--- Source records Enclosed Below ---

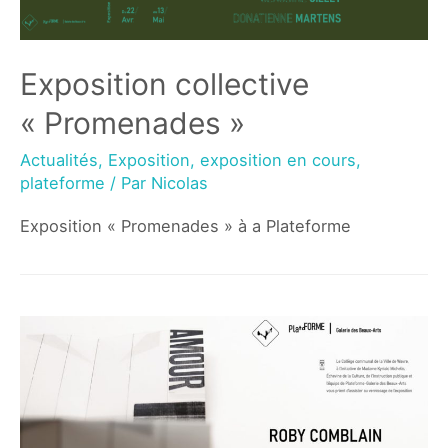
Exposition collective
« Promenades »
Actualités
,
Exposition
,
exposition en cours
,
plateforme
/ Par
Nicolas
Exposition « Promenades » à a Plateforme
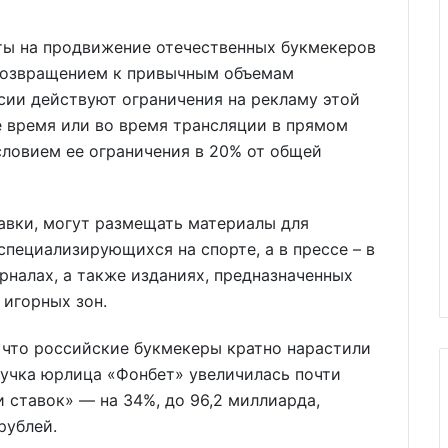
ты на продвижение отечественных букмекеров
 возвращением к привычным объемам
сии действуют ограничения на рекламу этой
е время или во время трансляции в прямом
словием ее ограничения в 20% от общей
авки, могут размещать материалы для
специализирующихся на спорте, а в прессе – в
рналах, а также изданиях, предназначенных
 игорных зон.
, что российские букмекеры кратно нарастили
ыручка юрлица «Фонбет» увеличилась почти
и ставок» — на 34%, до 96,2 миллиарда,
рублей.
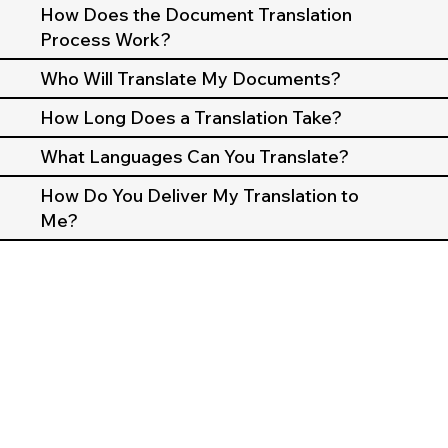
How Does the Document Translation
Process Work?
Who Will Translate My Documents?
How Long Does a Translation Take?
What Languages Can You Translate?
How Do You Deliver My Translation to
Me?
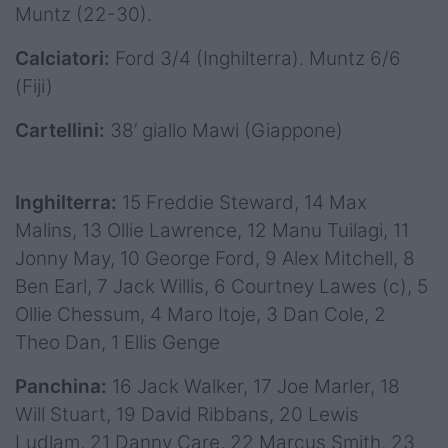
Muntz (22-30).
Calciatori:
Ford 3/4 (Inghilterra). Muntz 6/6
(Fiji)
Cartellini:
38’ giallo Mawi (Giappone)
Inghilterra:
15 Freddie Steward, 14 Max
Malins, 13 Ollie Lawrence, 12 Manu Tuilagi, 11
Jonny May, 10 George Ford, 9 Alex Mitchell, 8
Ben Earl, 7 Jack Willis, 6 Courtney Lawes (c), 5
Ollie Chessum, 4 Maro Itoje, 3 Dan Cole, 2
Theo Dan, 1 Ellis Genge
Panchina:
16 Jack Walker, 17 Joe Marler, 18
Will Stuart, 19 David Ribbans, 20 Lewis
Ludlam, 21 Danny Care, 22 Marcus Smith, 23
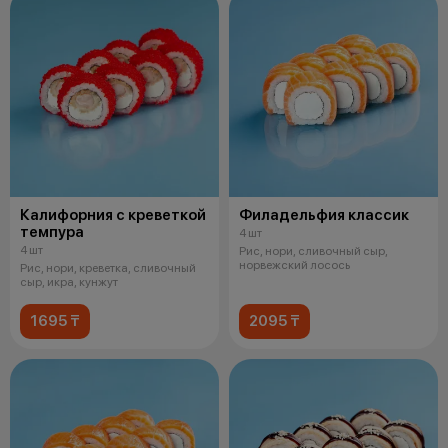
Калифорния с креветкой
Филадельфия классик
темпура
4 шт
4 шт
Рис, нори, сливочный сыр,
норвежский лосось
Рис, нори, креветка, сливочный
сыр, икра, кунжут
1695 ₸
2095 ₸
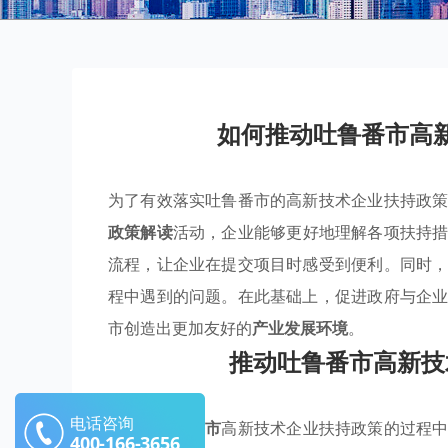
如何推动吐鲁番市高
为了有效落实吐鲁番市的高新技术企业扶持政
政策解读
活动，企业能够更好地理解各项扶持
流程，让企业在提交项目时感受到便利。同时
程中遇到的问题。在此基础上，促进政府与企
市创造出更加友好的
产业发展环境
。
推动吐鲁番市高新技
电话咨询
在推动
吐鲁番市
高新技术企业扶持政策的过程
400-166-3656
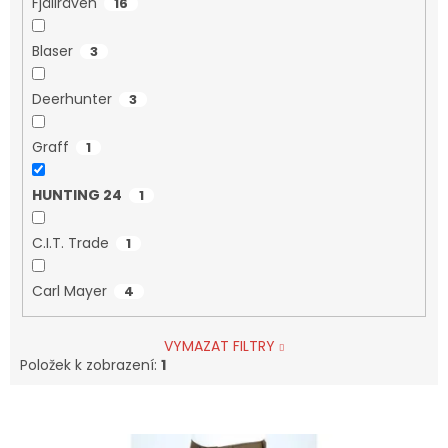
Fjällräven
16
Blaser
3
Deerhunter
3
Graff
1
HUNTING 24
1
C.I.T. Trade
1
Carl Mayer
4
VYMAZAT FILTRY
Položek k zobrazení:
1
V
Ý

--- End of Enclosed Source records ---

> [What the task asks]: Leaving the pictures aside, write out the entries above exactly.

> [Output of the task]:
Exposition collective
« Promenades »
Actualités
,
Exposition
,
exposition en cours
,
plateforme
/ Par
Nicolas
Exposition « Promenades » à a Plateforme
ты на продвижение отечественных букмекеров
 возвращением к привычным объемам
сии действуют ограничения на рекламу этой
е время или во время трансляции в прямом
словием ее ограничения в 20% от общей
авки, могут размещать материалы для
специализирующихся на спорте, а в прессе – в
рналах, а также изданиях, предназначенных
 игорных зон.
, что российские букмекеры кратно нарастили
ыручка юрлица «Фонбет» увеличилась почти
и ставок» — на 34%, до 96,2 миллиарда,
рублей.
How Does the Document Translation
Process Work?
Who Will Translate My Documents?
How Long Does a Translation Take?
What Languages Can You Translate?
How Do You Deliver My Translation to
Me?
Muntz (22-30).
Calciatori:
Ford 3/4 (Inghilterra). Muntz 6/6
(Fiji)
Cartellini:
38’ giallo Mawi (Giappone)
Inghilterra:
15 Freddie Steward, 14 Max
Malins, 13 Ollie Lawrence, 12 Manu Tuilagi, 11
Jonny May, 10 George Ford, 9 Alex Mitchell, 8
Ben Earl, 7 Jack Willis, 6 Courtney Lawes (c), 5
Ollie Chessum, 4 Maro Itoje, 3 Dan Cole, 2
Theo Dan, 1 Ellis Genge
Panchina:
16 Jack Walker, 17 Joe Marler, 18
Will Stuart, 19 David Ribbans, 20 Lewis
Ludlam, 21 Danny Care, 22 Marcus Smith, 23
Калифорния с креветкой
Филадельфия классик
темпура
4 шт
4 шт
Рис, нори, сливочный сыр,
норвежский лосось
Рис, нори, креветка, сливочный
сыр, икра, кунжут
1695 ₸
2095 ₸
如何推动吐鲁番市高
为了有效落实吐鲁番市的高新技术企业扶持政
政策解读
活动，企业能够更好地理解各项扶持
流程，让企业在提交项目时感受到便利。同时
程中遇到的问题。在此基础上，促进政府与企
市创造出更加友好的
产业发展环境
。
推动吐鲁番市高新技
电话咨询
在推动
吐鲁番市
高新技术企业扶持政策的过程
400-166-3656
Fjällräven
16
Blaser
3
Deerhunter
3
Graff
1
HUNTING 24
1
C.I.T. Trade
1
Carl Mayer
4
VYMAZAT FILTRY
Položek k zobrazení:
1
V
Ý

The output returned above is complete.